Leeds Festival 2006 – Thursday
Ah, the Leeds Festival, a chance to see bands, stand in a field and indulge in the ritual group shouting of "BOLLOCKS!" Truly I have no greater purpose on this earth. Here follows a true and only mildly hyperbolic account of how I came to have sore calf muscles, a bad cold and a head full of the music. Yes.
Thursday 24th August 2006
The plan was quite simple, get up and be ready to leave for 11.10am. We'd then arrive gracefully and set up our tents before drinking fine ales and recounting stories of a convivial variety. My brother, henceforth referred to as Kyle, as this is his name, thought that 9am would be a good time to get up.
9.15 I am aware of the time but am undecided as to whether I want to get up. I don't.
9.30 Just five more minutes.
9.45 And by five I mean fifteen. But I'm up. Just.
10.15 Time to try on my festival shoes, my Doc Martens boots which I don't seem to wear that much for some reason.
10.15.30 Owwwwwwwwwwwwwwww, the PAIN! Ok, that's why I don't wear them! They hurt.
11.30 Richard, our driver, has arrived and we set off. Hurrah! Now we can sally forth into adventure.
12.45 We are making quite excellent progress.
13.05 Bollocks. Traffic jam of doom.
13.24 More doom.
13.42 Doomy doomy doom doom. Have we even moved since 13.05?
14.36 We throw good manners to the wind and cheat by driving in the wrong lane and going round roundabouts several times to get ahead of the queues. It's unethical but when you've been in the car this long ethics are void.
15.15 We're here! We set off to find the tents that the people who arrived earlier set up.

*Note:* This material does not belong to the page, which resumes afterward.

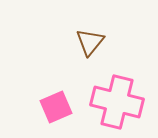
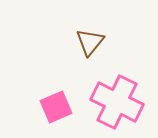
pink cross: rotated 12 degrees clockwise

15.15.10 Where are the others?
15.20 Not here.
15.22 Still not here. This is a big arsed campsite, as this photo that someone else took shows:
I wish I hadn't left my camera in Somerset.
15.41 Seriously, where are they?
16.10 Oh, here they are. Right in the middle of the most crowded campsite. At least you can't smell the toilets from here. Anyway, time to erect tent.
16.25 Done. My slowest tent erection time in years. But at least, unlike Kyle and Richard, I've managed to erect my tent successfully and without delays caused by trying to use components from two differently shape tents. They respond by nicking some of my tent pegs.
16.40 Yey now I have a Greek flag. Kyle points out that a nearby tent to us has the phrase "Greeks get out" written on it in gaffa tape.
17.30 Back to the car for the rest of the stuff. I have my evil Doc Martens and a bag of food. Kyle and Richard have about 28 bags. Each.
19.23 Walk past a tent which is making Street Fighter noises.
19.40 Go to arena for the lowkey first night entertainment. There's a band on in the Comedy and Cabaret Tent. They're called the Quiet Kill and spend the five minutes we watch them ending a song. Or maybe that is the entirety of the song. Or the entirety of the set. Just big, cymbal landen endings. Whatever it is, it's shite so we leave.
20.57 The men in the next gazebo are singing pro–Lancashire songs. They'll be lucky not to get set on by the locals if they keep that up.
22.10-22.25 Search for extra blanket. It's freezing! However I am wearing my torch glasses (like the Orbital wore) and have a great time watching the people I walk past look on in amazement. Or fear. Comments include "It's the Terminator", "Mind the headlights", and one somewhat fearful girl saying "It's coming right for me".
The Orbital glasses in action... on the Orbital.
22.31 The people in the next gazebo have assigned most of our group new names. I am R2D2 for the glasses. There's also Anastacia and Pete Doherty. If this was for real that would be a good party.
22.45 Knackered. Bed.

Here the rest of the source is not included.